Para kroni-kroni Negara Indonesia yang adalah antek-antek Negara kapitalis di manca Negara memberikan dukungan atas paket politik Jakarta dengan menyalurkan dana OTSUS. Mengapa Negara-negara kapitalis ini mendukung OTSUS Papua dengan memberikan dana OTSUS? Jawabannya adalah Negara Kapitalisme memiliki kepentingan ekonomi di Tanah Papua. Dana yang diberikan oleh para pendonor OTSUS, bukan karena niat baik mereka untuk membangun Tanah Papua, bukan karena peduli kemanusiaan, akan tetapi dibalik itu melalui dana yang diberikan membangun jembatan permanen bagi masuknya Investasi di Tanah Papua. Para kaum pemodal itu lihai. Dana OTSUS yang diberikan Negara pendonor tidak mengalami kerugian, karena mereka akan mendapatkan keuntungan yang berlipat ganda dengan masuknya Investasi di Tanah Papua.

Upaya berikutnya adalah Negara pendonor melalui para investor mendekati kepala Negara untuk membuka investasi baru di Tanah Papua dengan sebuah perjanjian yang menjanjikan. Tentu kepala Negara tidak menolak permintaan para Negara kapitalis ini karena mereka telah berjasa dalam memberikan dana OTSUS. Melalui sebuah perjanjian (MoU), tanah milik Masyarakat Adat dijual kepada Negara-negara Kapitalis. Disaat presiden, atau mentri, atau gubernur, atau bupati menandatangani sebuah perjanjian kontrakan Investasi di Tanah Indonesia, lebih khusus di Tanah Papua, maka pada saat yang sama pula tanah dan rakyatnya telah dijual dan diserahkan kepada Negara negara Kapitalis. Dengan demikian tanah dan kekayaan alam serta rakyatnya yang seharusnya dilindungi dan dilestarikan serta diberdayakan, justru dengan sebuah tindakan perjanjian (MoU) melakukan sebuah kejahatan kemanusiaan.

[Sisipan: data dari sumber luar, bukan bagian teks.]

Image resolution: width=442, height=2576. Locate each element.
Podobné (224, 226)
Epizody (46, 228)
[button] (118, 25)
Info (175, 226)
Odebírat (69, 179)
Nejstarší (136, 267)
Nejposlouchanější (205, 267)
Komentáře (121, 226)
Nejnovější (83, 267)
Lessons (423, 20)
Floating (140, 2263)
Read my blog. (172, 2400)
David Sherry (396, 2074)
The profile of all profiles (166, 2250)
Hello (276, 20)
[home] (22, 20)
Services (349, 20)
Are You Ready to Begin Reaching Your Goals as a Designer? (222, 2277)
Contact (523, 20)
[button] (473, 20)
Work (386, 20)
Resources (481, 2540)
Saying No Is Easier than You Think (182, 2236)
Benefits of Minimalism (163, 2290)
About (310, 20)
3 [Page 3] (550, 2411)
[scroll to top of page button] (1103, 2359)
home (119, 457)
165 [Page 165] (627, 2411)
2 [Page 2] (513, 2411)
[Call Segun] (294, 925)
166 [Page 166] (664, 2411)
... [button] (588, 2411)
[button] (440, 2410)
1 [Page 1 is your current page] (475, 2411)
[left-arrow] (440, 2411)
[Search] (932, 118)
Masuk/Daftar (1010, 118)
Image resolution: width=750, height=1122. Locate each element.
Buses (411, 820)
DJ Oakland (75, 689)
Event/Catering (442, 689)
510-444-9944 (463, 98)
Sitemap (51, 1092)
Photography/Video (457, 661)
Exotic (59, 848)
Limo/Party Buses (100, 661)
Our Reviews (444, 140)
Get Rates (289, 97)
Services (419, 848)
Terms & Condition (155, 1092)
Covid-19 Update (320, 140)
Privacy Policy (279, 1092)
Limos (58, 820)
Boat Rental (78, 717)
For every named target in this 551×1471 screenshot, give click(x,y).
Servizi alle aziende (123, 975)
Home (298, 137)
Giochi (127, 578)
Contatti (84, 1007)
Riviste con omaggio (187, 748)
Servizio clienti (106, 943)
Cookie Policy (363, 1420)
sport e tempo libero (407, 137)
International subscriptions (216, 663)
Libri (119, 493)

Disaat penandatangan MoU, pada saat yang sama pula presiden, atau mentri, atau gubernur, atau bupati telah mengkhianti sebuah konstitusi (UUD 1945). Ini berarti telah mengkhianati kedaulatan Negara Indonesia. Dengan demikian tindakan ini dikategorikan tindakan makar dalam konteks menjual tanah dan sumber daya alam, serta masa depan rakyatnya telah dijual kepada Negara kapitalis dan dengan demikian Negara Indonesia bukan Negara berdaulat, akan tetapi Negara boneka yang dapat dipermainkan oleh negara-negara kapitalis.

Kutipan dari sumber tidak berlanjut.